La trajectoire éclectique de cet homme qui devint ambassadeur à 31 ans, renseigne mieux sur sa dimension politique, son aura diplomatique et sa sensibilité culturelle.
Dans sa résidence du quartier Bastos à Yaoundé, des photos souvenirs rappellent encore qu’il y a un an, le 10 juin 2011, la veille du jour où le reste du monde se mit en résonance avec l’Afrique pour célébrer l’arrivée sur son sol de la plus prestigieuse des compétitions sportives, la Coupe du monde de football, l’homme de 81 ans, qui venait de passer plus d’un demi siècle au service de son pays, quittait brutalement sa famille, ses rêves, ses amis et une foule innombrable de connaissances. Comme des stèles qui figent les grands moments et l’immortalité du personnage, la photo avec le président de la République, son épouse et Montaigne, impose un arrêt sur image dans cette maison austère. Cette image, à elle seule, traduit l’ancrage diplomatique et la disponibilité patriotique de ce brillant esprit.
Dans la photothèque de celui qui devint ambassadeur du Cameroun en France à 31 ans, difficile de faire le tour des malles et des dizaines d’albums qui la constituent.

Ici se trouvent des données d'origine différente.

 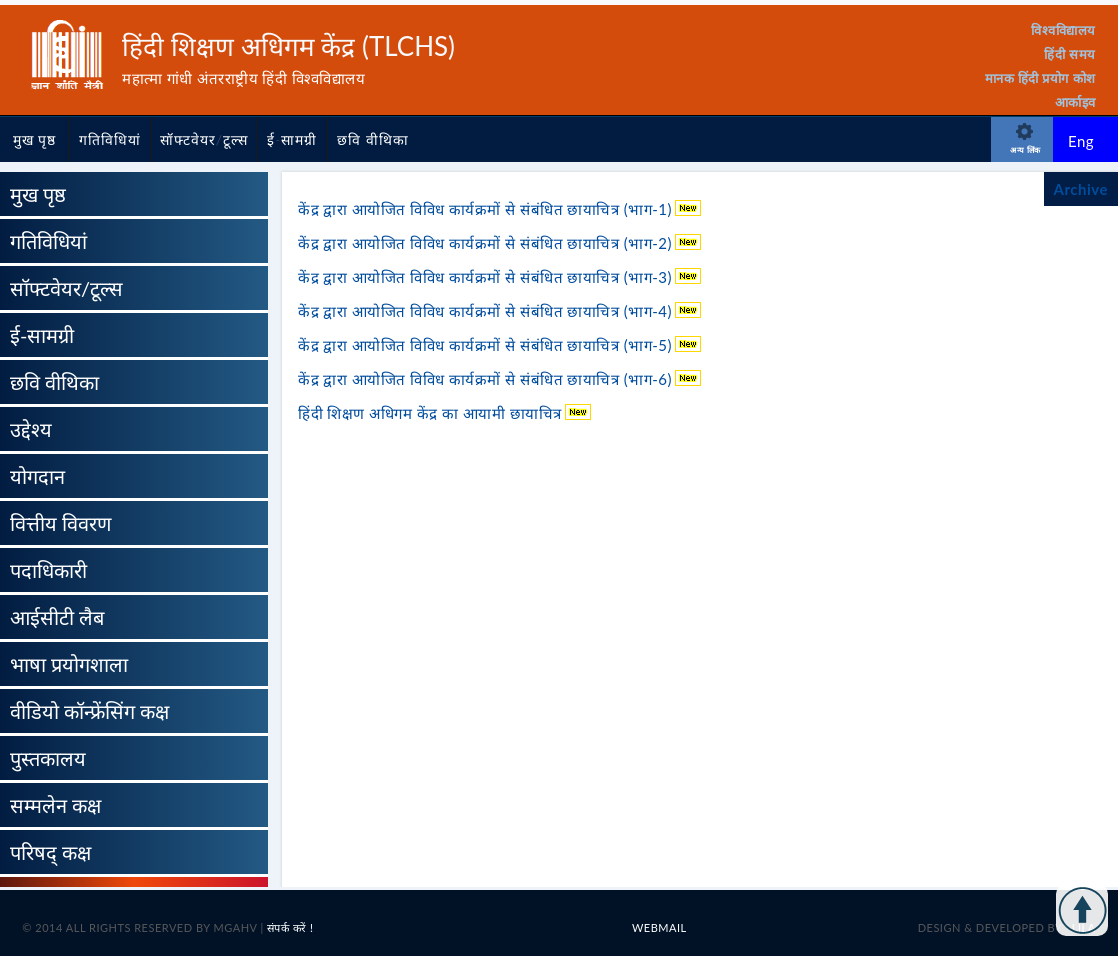 What do you see at coordinates (487, 209) in the screenshot?
I see `केंद्र द्वारा आयोजित विविध कार्यक्रमों से संबंधित छायाचित्र (भाग-1)` at bounding box center [487, 209].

Partout, des pauses et des attitudes, avec des grands des années 1960 et de ce temps, qui traduisent des instants chargés de symboles: chefs d’Etat, ministres, ambassadeurs du continent et d’ailleurs, secrétaires généraux des Nations Unies, secrétaire général de l’Organisation de l’Unité africaine, personnalités diplomatiques, politiques et culturelles influentes, artistes musiciens, écrivains, sportifs, et la liste des célébrités peut s’allonger à l’infini. A la manière des cartes postales, chacune des images de sa vie, donne à voir et laisse parler l’instant. Et le 11 juin dernier, à l’occasion du premier anniversaire de son décès, c’est cet homme qui fut commémoré avec faste dans son village natal à Ngoazip.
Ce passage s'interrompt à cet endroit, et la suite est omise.